New Clause 13 - Pupil referral units: supply and publication of information
Education Bill [Lords]
4:45 pm

Photo of Mr John Pugh

Mr John Pugh (Education Spokesperson, Education & Skills; Southport, Liberal Democrat)

We are into the à la carte element of the agenda now, and I begin to wish that I had thought of all sorts of cunning little new clauses to detain everybody for a while. Actually, the new clause is very good and has a lot of sense behind it. There is a danger   of looking at pupil referral units as sin-bins, where the children are thrown into the outer darkness and left to vegetate. Certainly, when they go to such units, there is often a sense of relief in the school: people are glad to see the back of them because they have been problematic. However, they will go on being problematic unless the PRU does the job and changes their behaviour, their level of attainment, or their general demeanour. That is essential.

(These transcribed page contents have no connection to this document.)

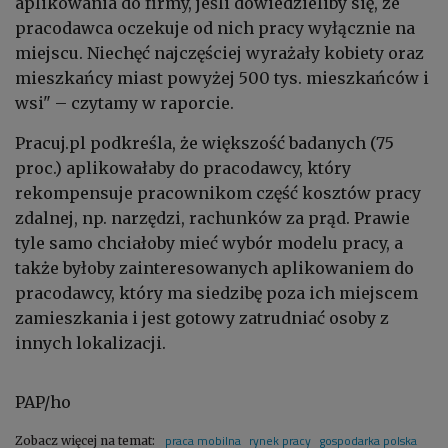
aplikowania do firmy, jeśli dowiedzieliby się, że
pracodawca oczekuje od nich pracy wyłącznie na
miejscu. Niechęć najczęściej wyrażały kobiety oraz
mieszkańcy miast powyżej 500 tys. mieszkańców i
wsi" – czytamy w raporcie.
Pracuj.pl podkreśla, że większość badanych (75
proc.) aplikowałaby do pracodawcy, który
rekompensuje pracownikom część kosztów pracy
zdalnej, np. narzędzi, rachunków za prąd. Prawie
tyle samo chciałoby mieć wybór modelu pracy, a
także byłoby zainteresowanych aplikowaniem do
pracodawcy, który ma siedzibę poza ich miejscem
zamieszkania i jest gotowy zatrudniać osoby z
innych lokalizacji.
PAP/ho
praca mobilna
rynek pracy
gospodarka polska
Zobacz więcej na temat: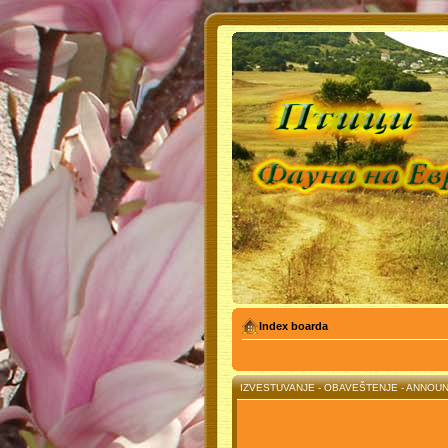
Index boarda
IZVESTUVANJE - OBAVEŠTENJE - ANNO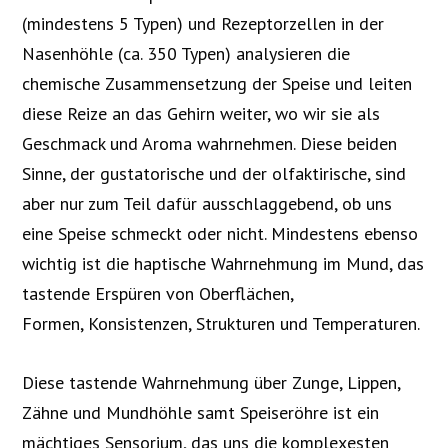
(mindestens 5 Typen) und Rezeptorzellen in der
Nasenhöhle (ca. 350 Typen) analysieren die
chemische Zusammensetzung der Speise und leiten
diese Reize an das Gehirn weiter, wo wir sie als
Geschmack und Aroma wahrnehmen. Diese beiden
Sinne, der gustatorische und der olfaktirische, sind
aber nur zum Teil dafür ausschlaggebend, ob uns
eine Speise schmeckt oder nicht. Mindestens ebenso
wichtig ist die haptische Wahrnehmung im Mund, das
tastende Erspüren von Oberflächen,
Formen, Konsistenzen, Strukturen und Temperaturen.
Diese tastende Wahrnehmung über Zunge, Lippen,
Zähne und Mundhöhle samt Speiseröhre ist ein
mächtiges Sensorium, das uns die komplexesten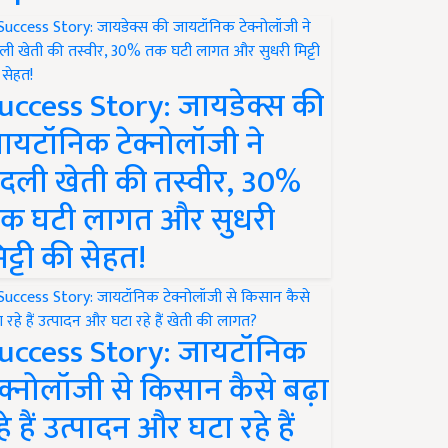
uccess Story: जायडेक्स की
ायटॉनिक टेक्नोलॉजी ने
दली खेती की तस्वीर, 30%
क घटी लागत और सुधरी
िट्टी की सेहत!
uccess Story: जायटॉनिक
ेक्नोलॉजी से किसान कैसे बढ़ा
हे हैं उत्पादन और घटा रहे हैं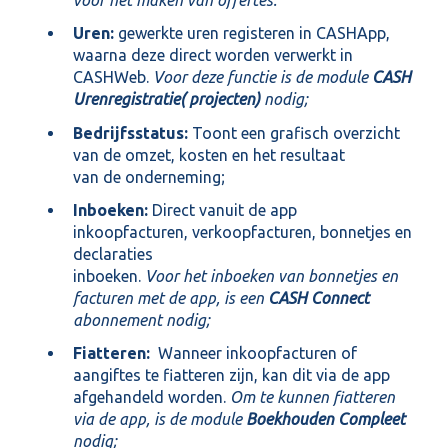
voor het maken van offertes.
Uren:
gewerkte uren registeren in CASHApp,
waarna deze direct worden verwerkt in
CASHWeb.
Voor deze functie is de module
CASH
Urenregistratie( projecten)
nodig;
Bedrijfsstatus:
Toont een grafisch overzicht
van de omzet, kosten en het resultaat
van de onderneming;
Inboeken:
Direct vanuit de app
inkoopfacturen, verkoopfacturen, bonnetjes en
declaraties
inboeken.
Voor het inboeken van bonnetjes en
facturen met de app, is een
CASH Connect
abonnement nodig;
Fiatteren:
Wanneer inkoopfacturen of
aangiftes te fiatteren zijn, kan dit via de app
afgehandeld worden.
Om te kunnen fiatteren
via de app, is de module
Boekhouden Compleet
nodig;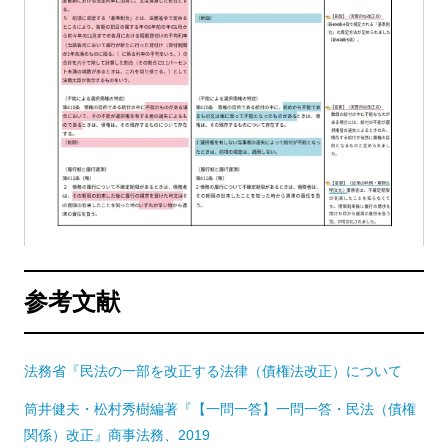
参考文献
法務省『民法の一部を改正する法律（債権法改正）について
筒井健夫・松村秀樹編著『【一問一答】一問一答・民法（債権
関係）改正』商事法務、2019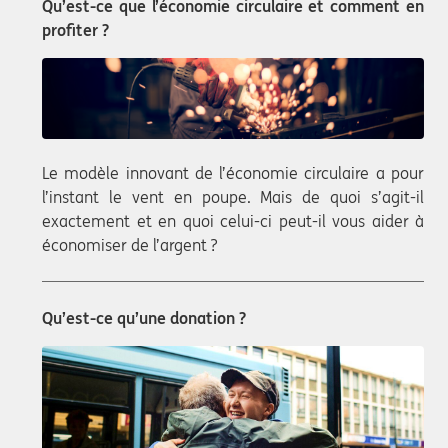
Qu’est-ce que l’économie circulaire et comment en
profiter ?
Le modèle innovant de l’économie circulaire a pour
l’instant le vent en poupe. Mais de quoi s’agit-il
exactement et en quoi celui-ci peut-il vous aider à
économiser de l’argent ?
Qu’est-ce qu’une donation ?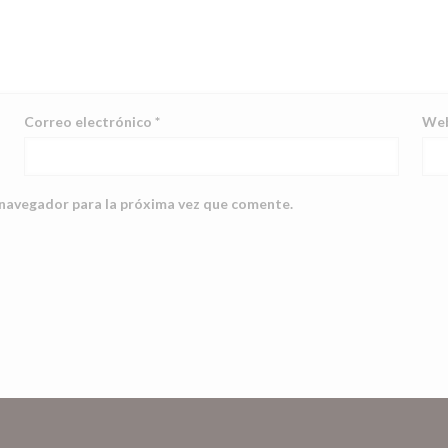
Correo electrónico
*
We
 navegador para la próxima vez que comente.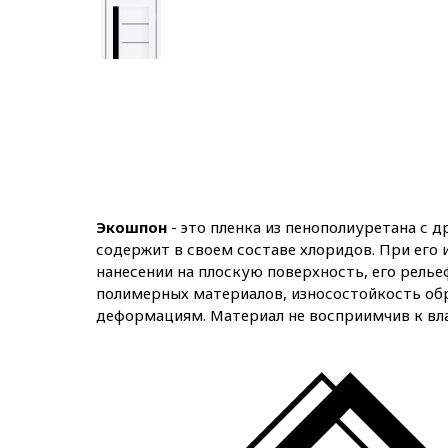
Экошпон
- это пленка из пенополиуретана с 
содержит в своем составе хлоридов. При его
нанесении на плоскую поверхность, его рельеф
полимерных материалов, износостойкость обр
деформациям. Материал не восприимчив к вл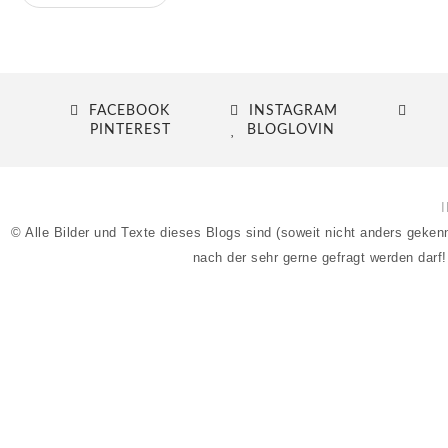
FACEBOOK
INSTAGRAM
PINTEREST
BLOGLOVIN
© Alle Bilder und Texte dieses Blogs sind (soweit nicht anders geke
nach der sehr gerne gefragt werden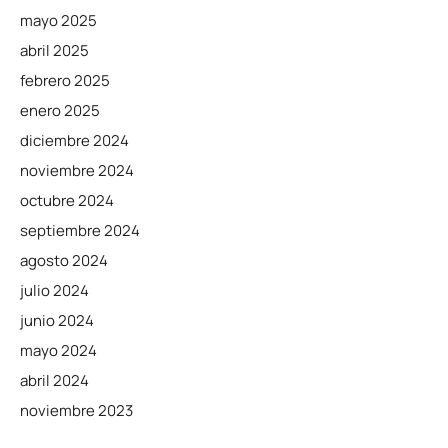
mayo 2025
abril 2025
febrero 2025
enero 2025
diciembre 2024
noviembre 2024
octubre 2024
septiembre 2024
agosto 2024
julio 2024
junio 2024
mayo 2024
abril 2024
noviembre 2023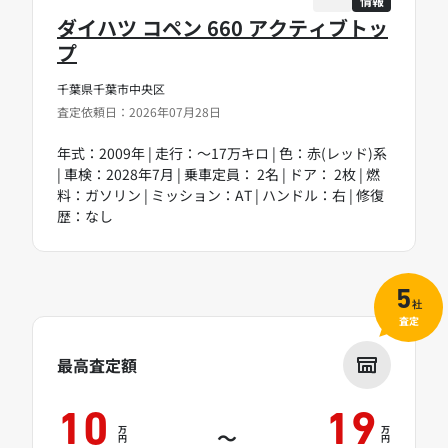
情報
ダイハツ コペン 660 アクティブトッ
プ
千葉県千葉市中央区
査定依頼日：2026年07月28日
年式：2009年 | 走行：～17万キロ | 色：赤(レッド)系
| 車検：2028年7月 | 乗車定員： 2名 | ドア： 2枚 | 燃
料：ガソリン | ミッション：AT | ハンドル：右 | 修復
歴：なし
5
社
査定
最高査定額
10
19
万
万
～
円
円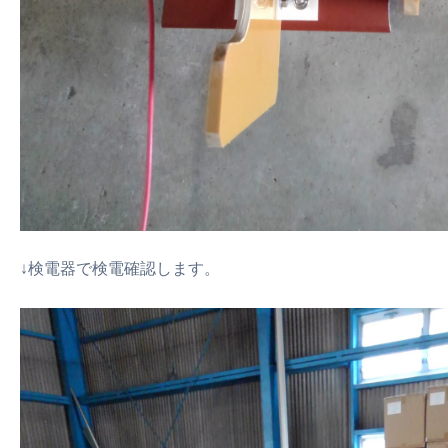
↓検電器で検電確認します。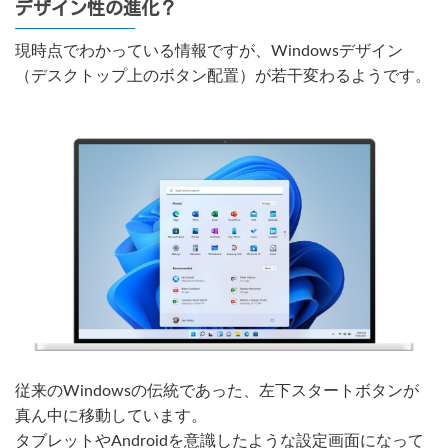
デザイン性の進化？
現時点でわかっている情報ですが、Windowsデザイン
（デスクトップ上のボタン配置）が若干変わるようです。
従来のWindowsの伝統であった、左下スタートボタンが
真ん中に移動しています。
タブレットやAndroidを意識したような設定画面になって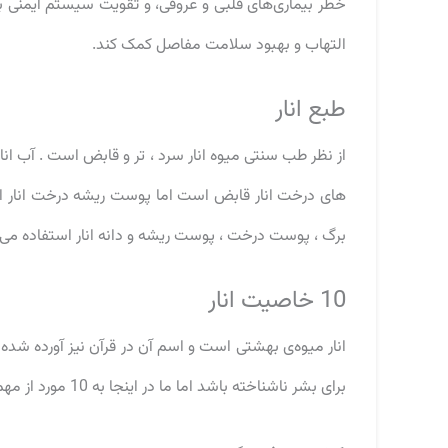
خطر بیماری‌های قلبی و عروقی، و تقویت سیستم ایمنی ب
التهاب و بهبود سلامت مفاصل کمک کند.
طبع انار
از نظر طب سنتی میوه انار سرد ، تر و قابض است . آب ا
های درخت انار قابض است اما پوست ریشه درخت انار از
برگ ، پوست درخت ، پوست ریشه و دانه انار استفاده می
10 خاصیت انار
انار میوه‌ی بهشتی است و اسم آن در قرآن نیز آورده شده
برای بشر ناشناخته باشد اما ما در اینجا به 10 مورد از مهم‌ترین خاصیت انار اشاره می‌نماییم.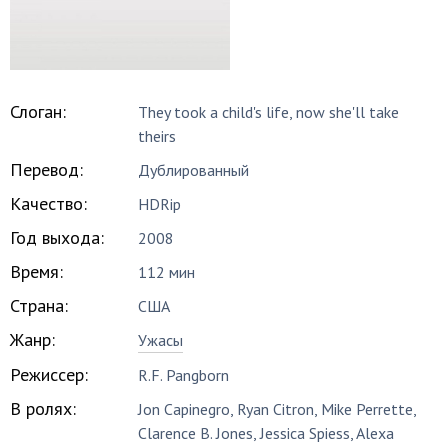
Слоган:
They took a child's life, now she'll take
theirs
Перевод:
Дублированный
Качество:
HDRip
Год выхода:
2008
Время:
112 мин
Страна:
США
Жанр:
Ужасы
Режиссер:
R.F. Pangborn
В ролях:
Jon Capinegro
,
Ryan Citron
,
Mike Perrette
,
Clarence B. Jones
,
Jessica Spiess
,
Alexa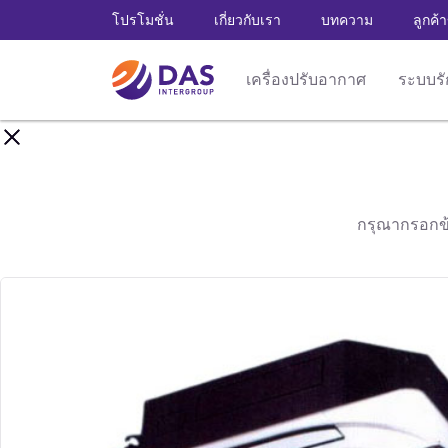
โปรโมชั่น
เกี่ยวกับเรา
บทความ
ลูกค้
เครื่องปรับอากาศ
ระบบร
กรุณากรอกข้อ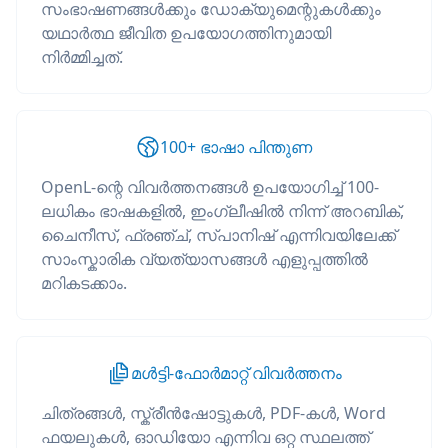
സംഭാഷണങ്ങൾക്കും ഡോക്യുമെന്റുകൾക്കും
യഥാർത്ഥ ജീവിത ഉപയോഗത്തിനുമായി
നിർമ്മിച്ചത്.
100+ ഭാഷാ പിന്തുണ
OpenL-ന്റെ വിവർത്തനങ്ങൾ ഉപയോഗിച്ച് 100-
ലധികം ഭാഷകളിൽ, ഇംഗ്ലീഷിൽ നിന്ന് അറബിക്,
ചൈനീസ്, ഫ്രഞ്ച്, സ്പാനിഷ് എന്നിവയിലേക്ക്
സാംസ്കാരിക വ്യത്യാസങ്ങൾ എളുപ്പത്തിൽ
മറികടക്കാം.
മൾട്ടി-ഫോർമാറ്റ് വിവർത്തനം
ചിത്രങ്ങൾ, സ്ക്രീൻഷോട്ടുകൾ, PDF-കൾ, Word
ഫയലുകൾ, ഓഡിയോ എന്നിവ ഒറ്റ സ്ഥലത്ത്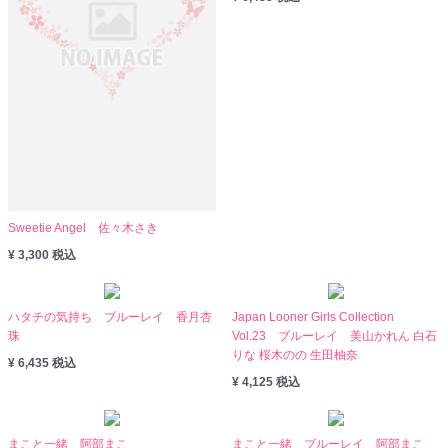
Sweetie Angel 佐々木さき
¥ 3,300 税込
ハタチの気持ち ブルーレイ 香月杏
Japan Looner Girls Collection
珠
Vol.23 ブルーレイ 美山かれん 白石
りな 桜木のの 生田柚奈
¥ 6,435 税込
¥ 4,125 税込
まこと一緒 阿部まこ
まこと一緒 ブルーレイ 阿部まこ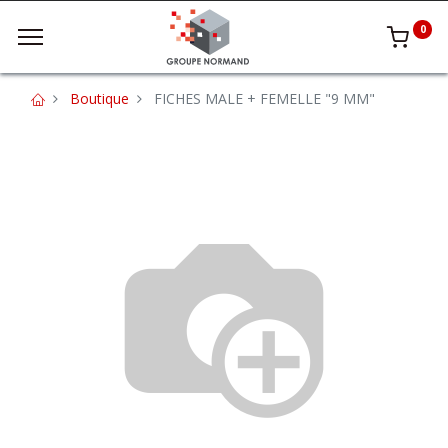
0
Boutique
FICHES MALE + FEMELLE "9 MM"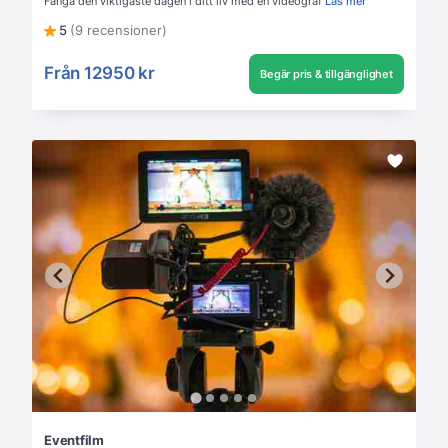
Fånga den viktigaste dagen i ditt liv med en videograf
Läs mer
5
(9 recensioner)
Från
12950 kr
Begär pris & tillgänglighet
Eventfilm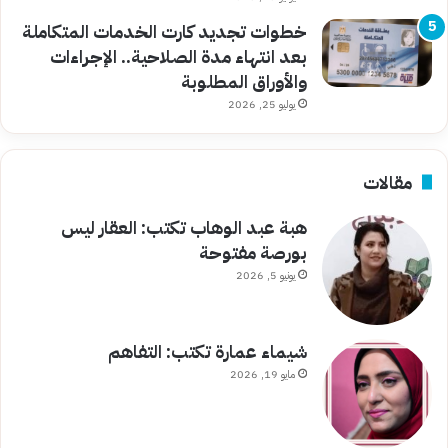
خطوات تجديد كارت الخدمات المتكاملة
بعد انتهاء مدة الصلاحية.. الإجراءات
والأوراق المطلوبة
يوليو 25, 2026
مقالات
هبة عبد الوهاب تكتب: العقار ليس
بورصة مفتوحة
يونيو 5, 2026
شيماء عمارة تكتب: التفاهم
مايو 19, 2026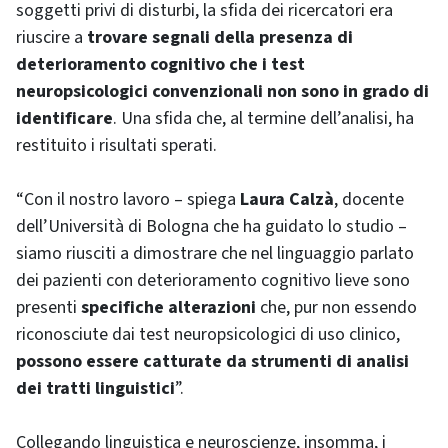
soggetti privi di disturbi, la sfida dei ricercatori era
riuscire a
trovare segnali della presenza di
deterioramento cognitivo che i test
neuropsicologici convenzionali non sono in grado di
identificare
. Una sfida che, al termine dell’analisi, ha
restituito i risultati sperati.
“Con il nostro lavoro – spiega
Laura Calzà
, docente
dell’Università di Bologna che ha guidato lo studio –
siamo riusciti a dimostrare che nel linguaggio parlato
dei pazienti con deterioramento cognitivo lieve sono
presenti
specifiche alterazioni
che, pur non essendo
riconosciute dai test neuropsicologici di uso clinico,
possono essere catturate da strumenti di analisi
dei tratti linguistici
”.
Collegando linguistica e neuroscienze, insomma, i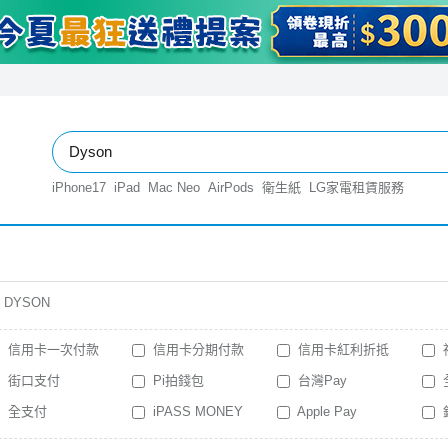
iPhone17
iPad
Mac Neo
AirPods
衛生紙
LG家電租賃服務
DYSON
信用卡一次付款
信用卡分期付款
信用卡紅利折抵
街口支付
Pi拍錢包
台灣Pay
全支付
iPASS MONEY
Apple Pay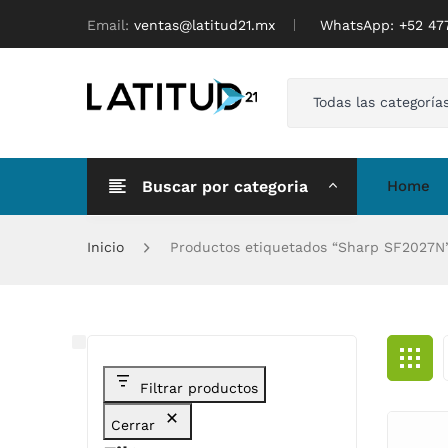
Email:
ventas@latitud21.mx
WhatsApp: ‪+52 4
Todas las categoría
Buscar por categoria
Home
Inicio
Productos etiquetados “Sharp SF2027N
Filtrar productos
Cerrar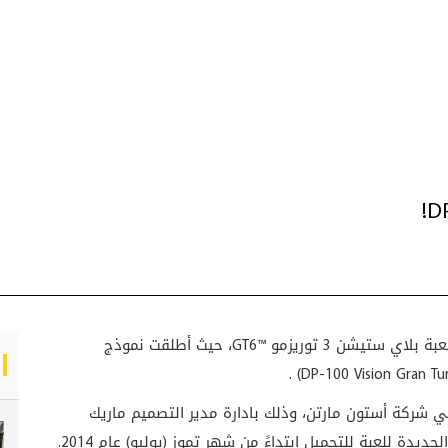
اي ستيشن 3 توريزمو
GT6™
، حيث أطلقت نموذج
.
(DP-100 Vision Gran Tu
 شركة أستون مارتن، وذلك بادارة مدير التصميم ماريك
لجديدة للعبة للتحميل ابتداءً من شهر تموز (يوليو) عام 2014.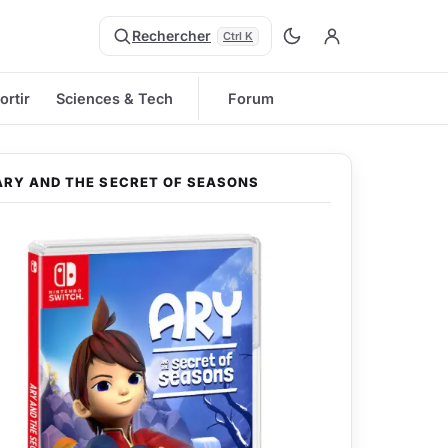
Rechercher
Ctrl K
ortir
Sciences & Tech
Forum
ARY AND THE SECRET OF SEASONS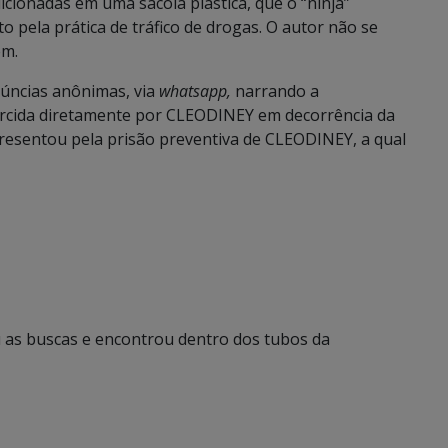
cionadas em uma sacola plástica, que o “ninja”
 pela prática de tráfico de drogas. O autor não se
em.
úncias anônimas, via
whatsapp,
narrando a
exercida diretamente por CLEODINEY em decorrência da
epresentou pela prisão preventiva de CLEODINEY, a qual
 as buscas e encontrou dentro dos tubos da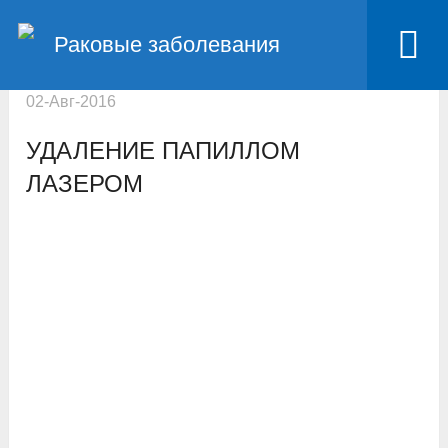
Главная
Раковые заболевания кожи
Раковые заболевания
Удаление папиллом лазером
02-Авг-2016
УДАЛЕНИЕ ПАПИЛЛОМ
ЛАЗЕРОМ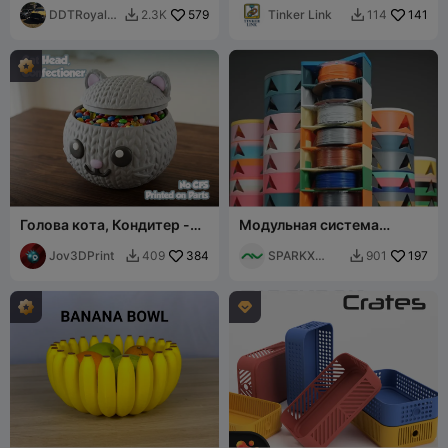
DDTRoyalB
579
Tinker Link
141
2.3K
114


eggar
Голова кота, Кондитер -
Модульная система
Без CFS
хранения филамента с
Jov3DPrint
384
логотипом Creality
SPARKX
197
409
901


Official
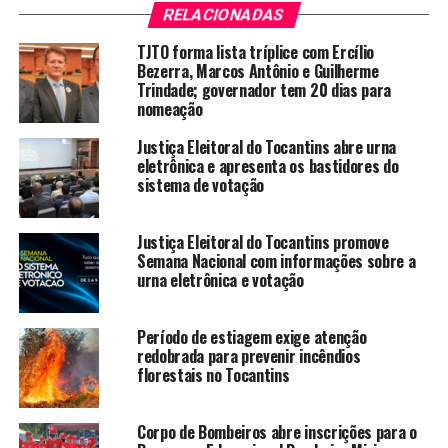
RELACIONADAS
TJTO forma lista tríplice com Ercílio
Bezerra, Marcos Antônio e Guilherme
Trindade; governador tem 20 dias para
nomeação
Justiça Eleitoral do Tocantins abre urna
eletrônica e apresenta os bastidores do
sistema de votação
Justiça Eleitoral do Tocantins promove
Semana Nacional com informações sobre a
urna eletrônica e votação
Período de estiagem exige atenção
redobrada para prevenir incêndios
florestais no Tocantins
Corpo de Bombeiros abre inscrições para o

If all that happens in the PRU is that a pupil goes on for a few more years in perhaps a more managed environment, but does not fundamentally achieve any more or change in any way, that pupil who has been thrown out of school as a problem will eventually go out into the world as a problem. Society picks up the tab for that. There is a lot of sense in a system in which the buck stops somewhere. If children are going to PRUs, we must rationally assess what good it is doing them, what progress they are making, and try to give the PRU a mission to be accomplished. I do not mean that patronisingly, but if they are subject to the same rigours as established, mainstream institutions, they will recognise that their job is every bit as, if not more important than, what happens in the mainstream.